The "unit" type uses ()
as a special symbol, but it works as if declared
data () = () -- the left () is blue; the right () is red
meaning that a notionally blue ()
is a type constructor in the type language, but that a notionally red ()
is a value constructor in the expression language, and indeed () :: ()
. [ It is not the only example of such a pun. The types of larger tuples follow the same pattern: pair syntax is as if given by
data (a, b) = (a, b)
adding (,)
to both type and expression languages. But I digress.]
So the type ()
, often pronounced "Unit", is a type containing one value worth speaking of: that value is also written ()
but in the expression language, and is sometimes pronounced "void". A type with only one value is not very interesting. A value of type ()
contributes zero bits of information: you already know what it must be. So, while there is nothing special about type ()
to indicate side effects, it often shows up as the value component in a monadic type. Monadic operations tend to have types which look like
val-in-type-1 -> ... -> val-in-type-n -> effect-monad val-out-type
where the return type is a type application: the (type) function tells you which effects are possible and the (type) argument tells you what sort of value is produced by the operation. For example
put :: s -> State s ()
which is read (because application associates to the left ["as we all did in the sixties", Roger Hindley]) as
put :: s -> (State s) ()
has one value input type s
, the effect-monad State s
, and the value output type ()
. When you see ()
as a value output type, that just means "this operation is used only for its effect; the value delivered is uninteresting". Similarly
putStr :: String -> IO ()
delivers a string to stdout
but does not return anything exciting.
The ()
type is also useful as an element type for container-like structures, where it indicates that the data consists just of a shape, with no interesting payload. For example, if Tree
is declared as above, then Tree ()
is the type of binary tree shapes, storing nothing of interest at nodes. Similarly [()]

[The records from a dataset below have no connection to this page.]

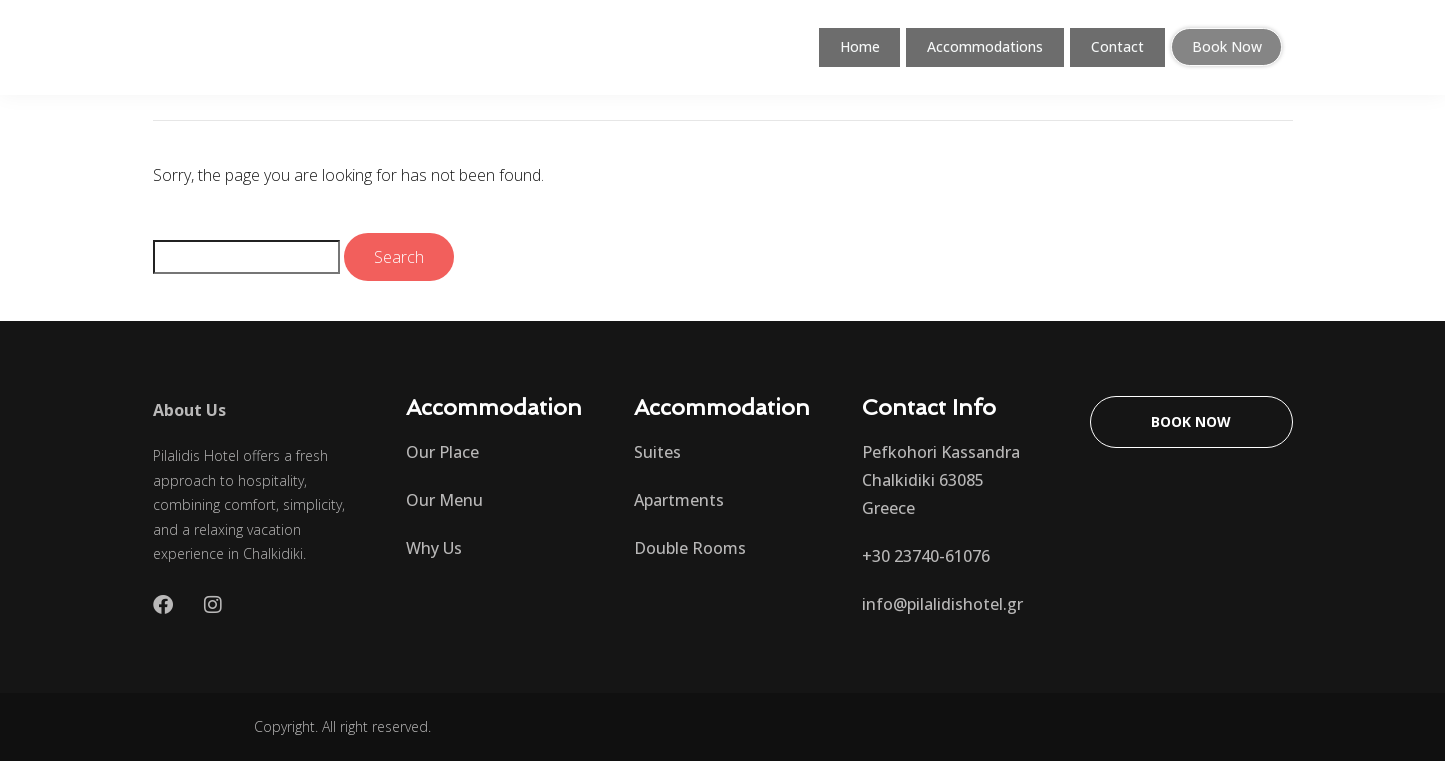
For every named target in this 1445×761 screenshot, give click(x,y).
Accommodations (978, 47)
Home (843, 47)
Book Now (1228, 47)
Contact (1119, 47)
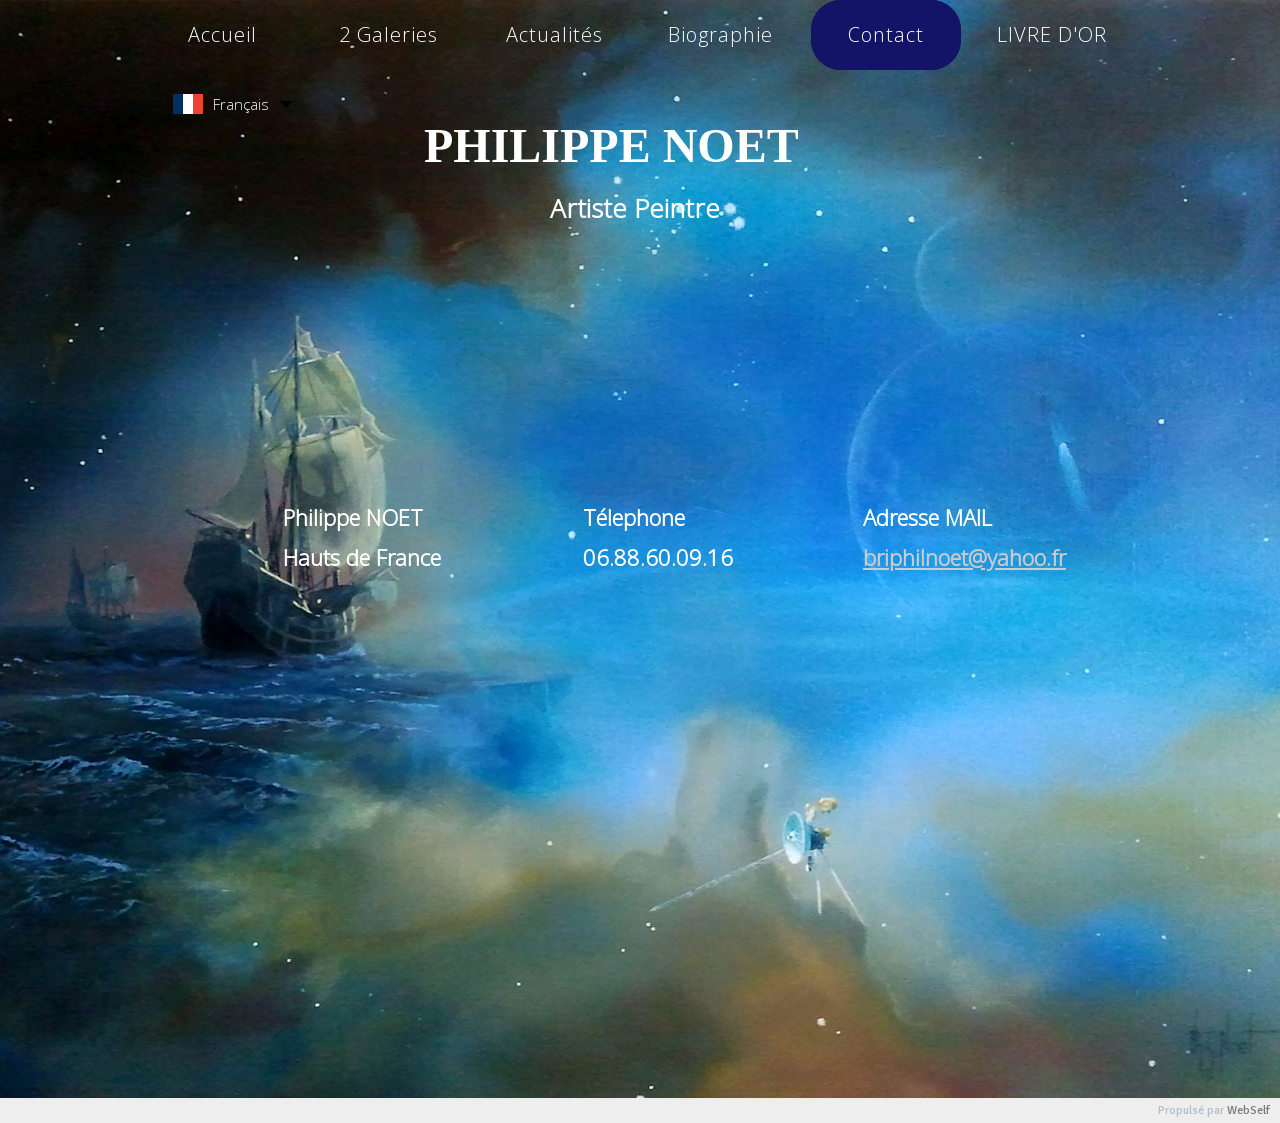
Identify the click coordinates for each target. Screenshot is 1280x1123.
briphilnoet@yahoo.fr (964, 557)
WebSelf (1248, 1110)
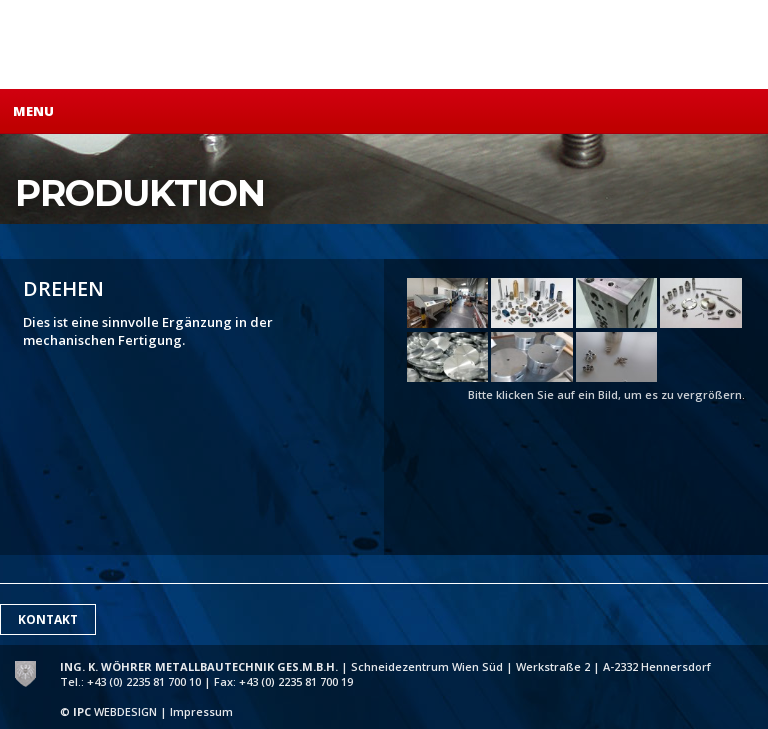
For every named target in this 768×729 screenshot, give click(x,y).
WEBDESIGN (115, 711)
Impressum (201, 711)
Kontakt (48, 619)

is the type of lists of dull elements, and if there is nothing of interest in a list's elements, then the only information it contributes is its length.
To sum up, ()
is a type. Its one value, ()
, happens to have the same name, but that's ok because the type and expression languages are separate. It's useful to have a type representing "no information" because, in context (e.g., of a monad or a container), it tells you that only the context is interesting.